SECAUCUS, NJ - JUNE 5: Representatives from all 30 Major League Baseball teams fill Studio 42 during the MLB First-Year Player Draft at the MLB Network Studio on June 5, 2014 in Secacucus, New Jersey. (Photo by Rich Schultz/Getty Images)
SECAUCUS, NJ - JUNE 5: Representatives from all 30 Major League Baseball teams fill Studio 42 during the MLB First-Year Player Draft at the MLB Network Studio on June 5, 2014 in Secacucus, New Jersey. (Photo by Rich Schultz/Getty Images)

Major League Baseball and the MLBPA reached an agreement on how to proceed with the inevitably shortened season in regards to service time and salaries. But now the MLBPA and MLB are going to battle over the MLB Draft.

Back in the first round of negotiations, the players won their battle in regards to service time, basically preventing any player set to be a free agent after 2020 from not being allowed to test the free-agent market. But to get that from MLB, they had to throw a lot of things overboard, including shafting future members of the MLBPA, the amateurs who were set to be drafted this season.

To get their service time demand, the players agreed to allow MLB to cut it’s draft down from 40 rounds to as few as 5 and agreed to limit all non-drafted players to a $20,000 signing bonus limit. In the even that MLB stuck with 5 rounds, this means that any player not selected who had any leverage whatsoever should and likely would go to school and try to re-enter the draft the following season.

It was recently reported by Ken Rosenthal and Evan Drellich that the league offered to expand the draft to 10 rounds, but wanted to limit the number of undrafted players who could sign for $20,000 to just five per team while allowing unlimited signings for bonuses less than $5,000.

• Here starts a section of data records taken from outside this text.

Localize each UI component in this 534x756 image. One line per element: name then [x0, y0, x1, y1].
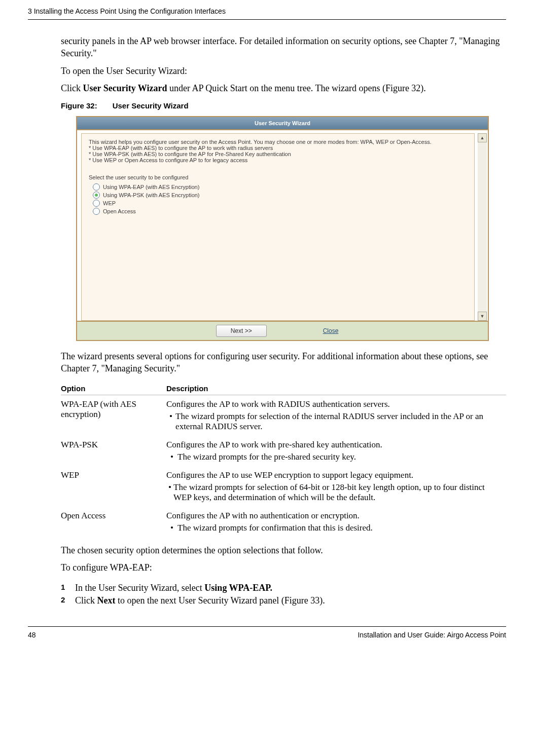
next-button[interactable]: Next >>	[216, 325, 267, 337]
intro-paragraph-1: security panels in the AP web browser in…	[61, 35, 506, 60]
option-cell: WPA-PSK	[61, 436, 166, 466]
description-text: Configures the AP to work with pre-share…	[166, 440, 382, 449]
table-row: Open Access Configures the AP with no au…	[61, 507, 506, 537]
intro-paragraph-3: Click User Security Wizard under AP Quic…	[61, 82, 506, 94]
chapter-title: 3 Installing the Access Point Using the …	[28, 7, 226, 15]
radio-option-wpa-eap[interactable]: Using WPA-EAP (with AES Encryption)	[93, 183, 467, 191]
closing-paragraph-1: The chosen security option determines th…	[61, 544, 506, 556]
description-cell: Configures the AP with no authentication…	[166, 507, 506, 537]
bullet-text: The wizard prompts for confirmation that…	[177, 523, 373, 533]
text-bold: Next	[97, 595, 116, 606]
closing-paragraph-2: To configure WPA-EAP:	[61, 561, 506, 574]
option-cell: Open Access	[61, 507, 166, 537]
table-row: WEP Configures the AP to use WEP encrypt…	[61, 466, 506, 507]
radio-icon[interactable]	[93, 208, 100, 215]
step-number: 1	[61, 583, 75, 593]
step-number: 2	[61, 595, 75, 606]
figure-title: User Security Wizard	[113, 101, 189, 110]
scroll-up-icon[interactable]: ▲	[478, 133, 487, 142]
step-text: In the User Security Wizard, select Usin…	[75, 583, 272, 593]
description-text: Configures the AP to work with RADIUS au…	[166, 399, 390, 409]
table-header-option: Option	[61, 380, 166, 395]
text-fragment: to open the next User Security Wizard pa…	[115, 595, 325, 606]
bullet-text: The wizard prompts for selection of the …	[175, 411, 502, 432]
list-item: 1 In the User Security Wizard, select Us…	[61, 583, 506, 593]
bullet-icon: •	[166, 411, 175, 432]
description-cell: Configures the AP to work with pre-share…	[166, 436, 506, 466]
bullet-icon: •	[166, 482, 173, 503]
wizard-screenshot: User Security Wizard ▲ ▼ This wizard hel…	[76, 116, 489, 341]
close-link[interactable]: Close	[312, 325, 349, 337]
radio-option-wep[interactable]: WEP	[93, 200, 467, 207]
footer-title: Installation and User Guide: Airgo Acces…	[358, 631, 506, 639]
page-number: 48	[28, 631, 36, 639]
table-row: WPA-PSK Configures the AP to work with p…	[61, 436, 506, 466]
scroll-down-icon[interactable]: ▼	[478, 312, 487, 321]
bullet-text: The wizard prompts for the pre-shared se…	[177, 452, 356, 462]
after-figure-text: The wizard presents several options for …	[61, 350, 506, 375]
radio-label-text: WEP	[103, 200, 116, 206]
figure-caption: Figure 32:User Security Wizard	[61, 101, 506, 110]
description-cell: Configures the AP to work with RADIUS au…	[166, 395, 506, 436]
figure-number: Figure 32:	[61, 101, 97, 110]
text-fragment: Click	[61, 83, 83, 93]
wizard-intro-text: This wizard helps you configure user sec…	[89, 139, 467, 163]
description-text: Configures the AP with no authentication…	[166, 511, 360, 520]
option-cell: WEP	[61, 466, 166, 507]
intro-paragraph-2: To open the User Security Wizard:	[61, 65, 506, 77]
radio-option-open-access[interactable]: Open Access	[93, 208, 467, 215]
step-text: Click Next to open the next User Securit…	[75, 595, 325, 606]
text-bold: User Security Wizard	[83, 83, 167, 93]
text-fragment: under AP Quick Start on the menu tree. T…	[167, 83, 425, 93]
scrollbar[interactable]: ▲ ▼	[478, 133, 487, 321]
wizard-title-bar: User Security Wizard	[77, 117, 488, 130]
bullet-icon: •	[166, 523, 177, 533]
options-table: Option Description WPA-EAP (with AES enc…	[61, 380, 506, 537]
radio-label-text: Using WPA-EAP (with AES Encryption)	[103, 184, 199, 190]
list-item: 2 Click Next to open the next User Secur…	[61, 595, 506, 606]
bullet-text: The wizard prompts for selection of 64-b…	[173, 482, 502, 503]
radio-label-text: Using WPA-PSK (with AES Encryption)	[103, 192, 200, 198]
text-bold: Using WPA-EAP.	[204, 583, 272, 593]
radio-label-text: Open Access	[103, 208, 136, 214]
radio-icon[interactable]	[93, 192, 100, 199]
description-cell: Configures the AP to use WEP encryption …	[166, 466, 506, 507]
table-header-description: Description	[166, 380, 506, 395]
radio-icon[interactable]	[93, 200, 100, 207]
option-cell: WPA-EAP (with AES encryption)	[61, 395, 166, 436]
text-fragment: Click	[75, 595, 97, 606]
radio-icon[interactable]	[93, 183, 100, 191]
description-text: Configures the AP to use WEP encryption …	[166, 470, 413, 480]
radio-group-label: Select the user security to be configure…	[89, 174, 467, 180]
table-row: WPA-EAP (with AES encryption) Configures…	[61, 395, 506, 436]
text-fragment: In the User Security Wizard, select	[75, 583, 204, 593]
step-list: 1 In the User Security Wizard, select Us…	[61, 583, 506, 606]
bullet-icon: •	[166, 452, 177, 462]
radio-option-wpa-psk[interactable]: Using WPA-PSK (with AES Encryption)	[93, 192, 467, 199]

The league also wanted to shave the slot bonus pool money of players drafted between Rounds 6-10 by 50%. The players have balked at this and if a deal is not reached, the original proposal of a 5 round draft followed by a $20,000 bonus max for undrafted free agents would proceed.

While the two sides battle this out, the people who are getting royally screwed by both parties are the amateurs. MLB is attempting to pay even less for talent than they already do and are specifically trying to save what amounts to just about $1 million each. For a game that generated $10.7 billion dollars in revenue, screwing hundreds of amateurs to save $30 million is a bad look.

But this doesn’t mean that the MLBPA shouldn’t be met with scorn too. Remember, the union bent over backward to collect their service time and was more than willing to throw these amateurs under the bus. And only now, they pretend they care about these amateurs when just 6 weeks ago they happily sold them down the river? Take that weak BS somewhere else.

At the end of the day, greed has thrown a huge grenade into what should be a massive day of celebration for the game, the players drafted, their friends and family, and the community in which they live. Both sides are guilty of the current impasse and both sides deserve their fair share of the shame that should be cast upon them.